One of the more obnoxious aspects of the ongoing financial meltdown is the self-pitying whining from the hedge fund class. Now if  the country you live in goes bankrupt (such as Iceland is about to do) then I do think there you have a valid reason to write the odd letter of complaint to the government. But do you have cause to complain because you are moronic greedy pig who has had their snout dented? No.

What will be next? Our local pub has closed ‘due to circumstances beyond control’ and the local paper cites debts that could not be paid on time. A wreath has been pinned to the wall with the message: 

‘In Memory of the Tap and Spile - closed by people who understand the price of everything and the value of nothing’.

I have this terrible feeling that whole chunks of the economy are going to stop. Supermarkets close. The east coast mainline grinding to a halt outside Retford because they can’t afford more fuel, my invoices not being paid (a genuine fear), the local hospital and school closing. Why can’t something go bust though in a way that cancels our obligations? The Halifax seems to have disappeared as the Halifax - but I still have to pay my mortgage. This doesn’t seem fair somehow.

And just one more question - what exactly has happened to the £200 billion that the UK government has allegedly put into the ‘banking system?’. Where exactly is that money now??

Lucy Kellaway writing in yesterday’s FT suggests that one benefit of the global -financial - meltdown - recession - is that it will be the end of management bullshit. Would that this were true. I think the last few days have seen a temporary halt to management bullshit because quite clearly governments and captains of industry are totally at a loss for words. They are speechless as the world’s banking system falls apart. This will not last. 

Once they recover their wits, if not their shares or assets, there will be a terrible wailing and squealing. It will be followed by companies using ever more outrageous lies and nonsense because really, nothing else much matters any more. If the economy, or a company has lost billions of pounds, what’s the odd porky pie going to mean?

Just for starters, I got an email from one of the world’s biggest software companies today that started..

“Hi there,

One of the reasons I love working at Microsoft is that there’s no end to the innovative and creative things my colleagues are doing”. 

The credit-crunch-turned-global-financial-meltdown-turned-recession obviously hasn’t hit Redmond yet.

But it will. And once it does, they will also be singing the global song of corporate financial fear. ‘Shit. Help. Bail-us-out. No shit. Really help us’.
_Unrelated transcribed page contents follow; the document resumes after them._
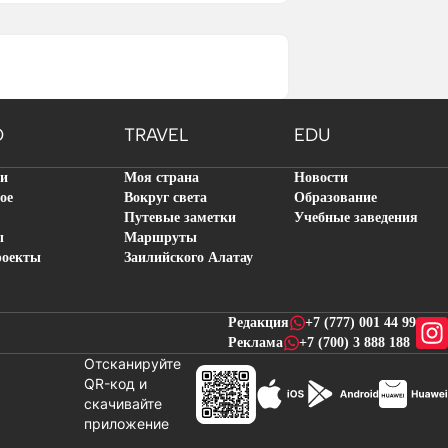
O
TRAVEL
EDU
ти
Моя страна
Новости
ое
Вокруг света
Образование
Путевые заметки
Учебные заведения
ы
Маршруты
роекты
Заилийского Алатау
Редакция
+7 (777) 001 44 99
Реклама
+7 (700) 3 888 188
Отсканируйте
QR-код и
скачивайте
новостей
приложение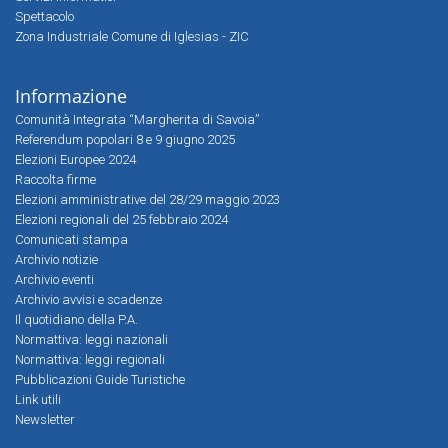
Spettacolo
Zona Industriale Comune di Iglesias - ZIC
Informazione
Comunità Integrata “Margherita di Savoia”
Referendum popolari 8 e 9 giugno 2025
Elezioni Europee 2024
Raccolta firme
Elezioni amministrative del 28/29 maggio 2023
Elezioni regionali del 25 febbraio 2024
Comunicati stampa
Archivio notizie
Archivio eventi
Archivio avvisi e scadenze
Il quotidiano della P.A.
Normattiva: leggi nazionali
Normattiva: leggi regionali
Pubblicazioni Guide Turistiche
Link utili
Newsletter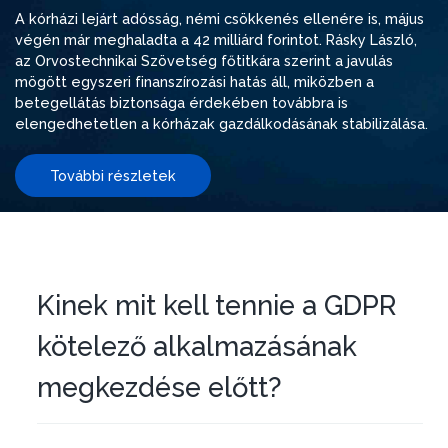
A kórházi lejárt adósság, némi csökkenés ellenére is, május
végén már meghaladta a 42 milliárd forintot. Rásky László,
az Orvostechnikai Szövetség főtitkára szerint a javulás
mögött egyszeri finanszírozási hatás áll, miközben a
betegellátás biztonsága érdekében továbbra is
elengedhetetlen a kórházak gazdálkodásának stabilizálása.
További részletek
Kinek mit kell tennie a GDPR
kötelező alkalmazásának
megkezdése előtt?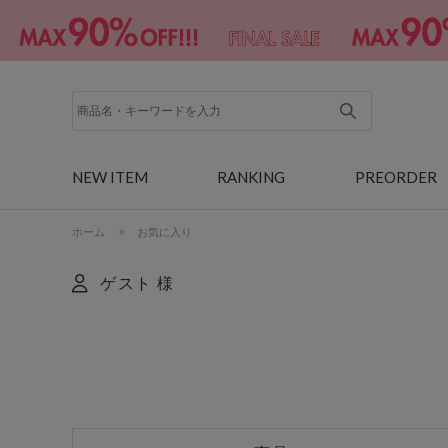
NEW ITEM
RANKING
PREORDER
ホーム
>
お気に入り
ゲスト 様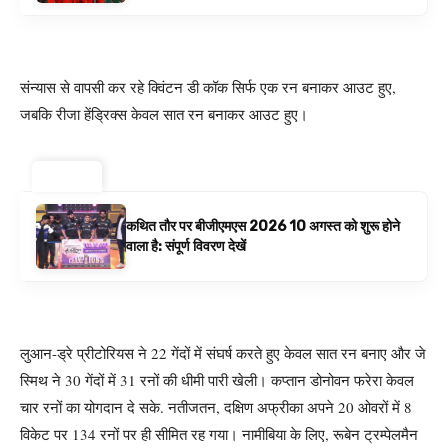
बनाम ऑस्ट्रेलिया है | क्रिकेट समाचार
संन्यास से वापसी कर रहे क्विंटन डी कॉक सिर्फ एक रन बनाकर आउट हुए,
जबकि रीजा हेंड्रिक्स केवल सात रन बनाकर आउट हुए।
ट्रेंडिंग ⚡
कथित तौर पर बीजीएमएस 2026 10 अगस्त को शुरू होने
वाला है: संपूर्ण विवरण देखें
लुआन-ड्रे प्रीटोरियस ने 22 गेंदों में संघर्ष करते हुए केवल सात रन बनाए और जे
स्मिथ ने 30 गेंदों में 31 रनों की धीमी पारी खेली। कप्तान डोनोवन फरेरा केवल
चार रनों का योगदान दे सके. नतीजतन, दक्षिण अफ्रीका अपने 20 ओवरों में 8
विकेट पर 134 रनों पर ही सीमित रह गया। नामीबिया के लिए, रूबेन ट्रम्पेलमैन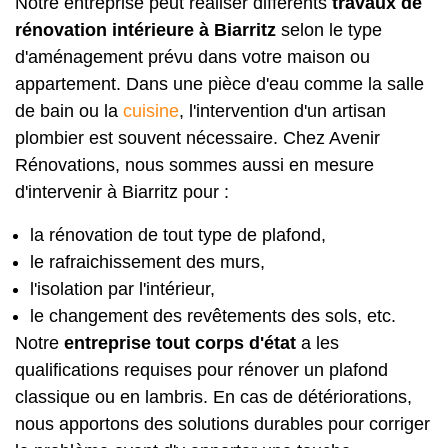
Notre entreprise peut réaliser différents
travaux de
rénovation intérieure à Biarritz
selon le type
d'aménagement prévu dans votre maison ou
appartement. Dans une pièce d'eau comme la salle
de bain ou la
cuisine
, l'intervention d'un artisan
plombier est souvent nécessaire. Chez Avenir
Rénovations, nous sommes aussi en mesure
d'intervenir à Biarritz pour :
la rénovation de tout type de plafond,
le rafraichissement des murs,
l'isolation par l'intérieur,
le changement des revêtements des sols, etc.
Notre
entreprise tout corps d'état
a les
qualifications requises pour
rénover un plafond
classique
ou en lambris. En cas de détériorations,
nous apportons des solutions durables pour corriger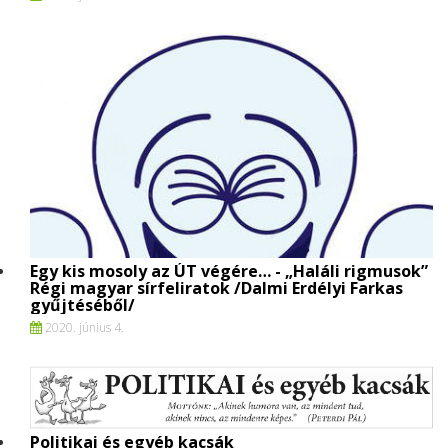
Egy kis mosoly az ÚT végére… - „Haláli rigmusok”
Régi magyar sírfeliratok /Dalmi Erdélyi Farkas
gyűjtéséből/
2020. június 4.
Politikai és egyéb kacsák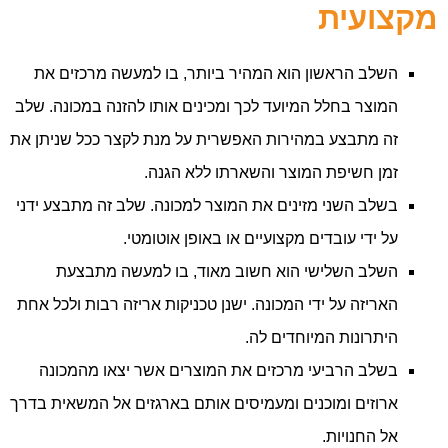
מקצועית
השלב הראשון הוא המהיר ביותר, בו למעשה מרכזים את
המוצר בחלל המיועד לכך ומכינים אותו להזנה במכונה. שלב
זה מתבצע במהירות האפשרית על מנת לקצר ככל שניתן את
זמן חשיפת המוצר והשארתו ללא הגנה.
בשלב השני מזינים את המוצר למכונה. שלב זה מתבצע ידני
על ידי עובדים מקצועיים או באופן אוטומטי.
השלב השלישי הוא חשוב מאוד, בו למעשה מתבצעת
האריזה על ידי המכונה. ישנן טכניקות אריזה רבות ולכל אחת
היתרונות המיוחדים לה.
בשלב הרביעי מרכזים את המוצרים אשר יצאו מהמכונה
ארוזים ומוכנים ומעמיסים אותם בארגזים אל המשאית בדרך
אל החנויות.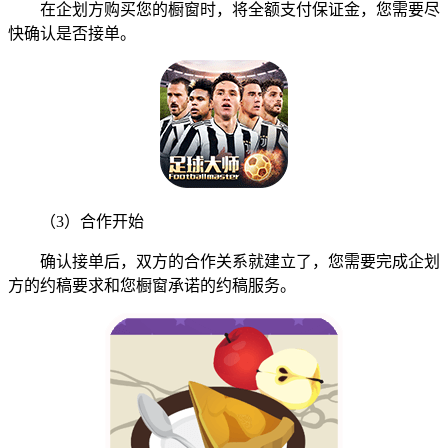
在企划方购买您的橱窗时，将全额支付保证金，您需要尽
快确认是否接单。
（3）合作开始
确认接单后，双方的合作关系就建立了，您需要完成企划
方的约稿要求和您橱窗承诺的约稿服务。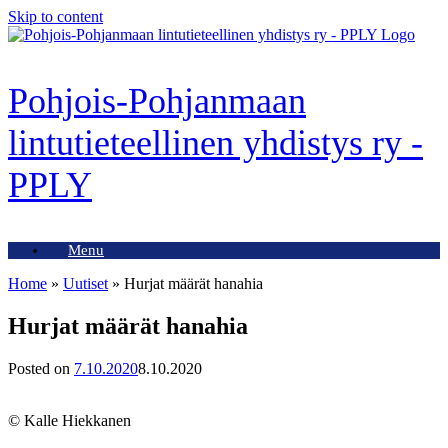
Skip to content
Pohjois-Pohjanmaan
lintutieteellinen yhdistys ry -
PPLY
Menu
Home
»
Uutiset
»
Hurjat määrät hanahia
Hurjat määrät hanahia
Posted on
7.10.2020
8.10.2020
© Kalle Hiekkanen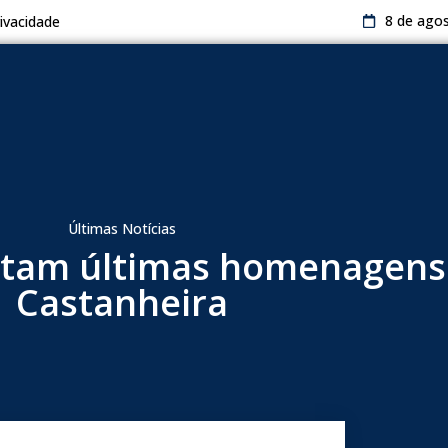
8 de ago
rivacidade
Últimas Notícias
stam últimas homenagens
Castanheira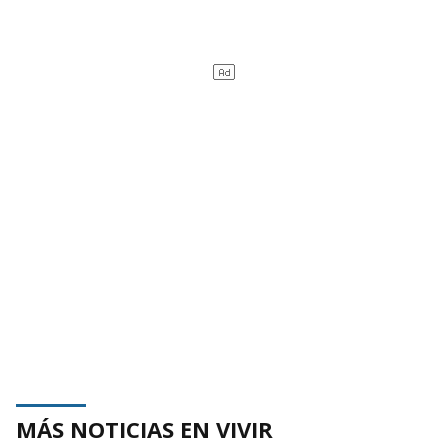
MÁS NOTICIAS EN VIVIR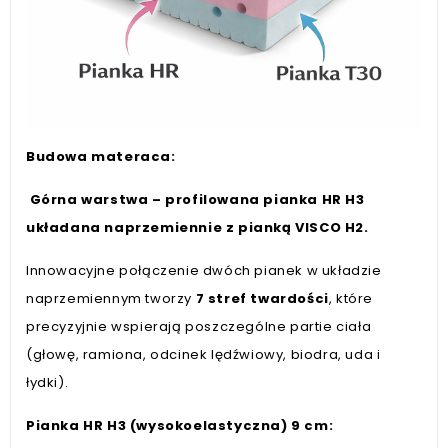
Budowa materaca:
Górna warstwa – profilowana pianka HR H3
układana naprzemiennie z pianką VISCO H2.
Innowacyjne połączenie dwóch pianek w układzie
naprzemiennym tworzy
7 stref twardości
, które
precyzyjnie wspierają poszczególne partie ciała
(głowę, ramiona, odcinek lędźwiowy, biodra, uda i
łydki).
Pianka HR H3 (wysokoelastyczna) 9 cm:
And do we have such short memories to forget that for the past 10 years hundreds of organisations have been fighting to have the debts in Africa and South America and Asia cancelled, to have money and aid delivered to people without clean water or adequate medicines. And the same people who are now shovelling money as fast as they can to their friends in Wall Street and the City of London couldn’t find the time, or the will, or the money? Or made promises that they didn’t keep? Or made excuses about time and distance and money? Or made endless conditions and dependencies?

If nothing else, the current events are going to expose and sharpen the myriad contradictions within the system. It may not just be the banking system that explodes.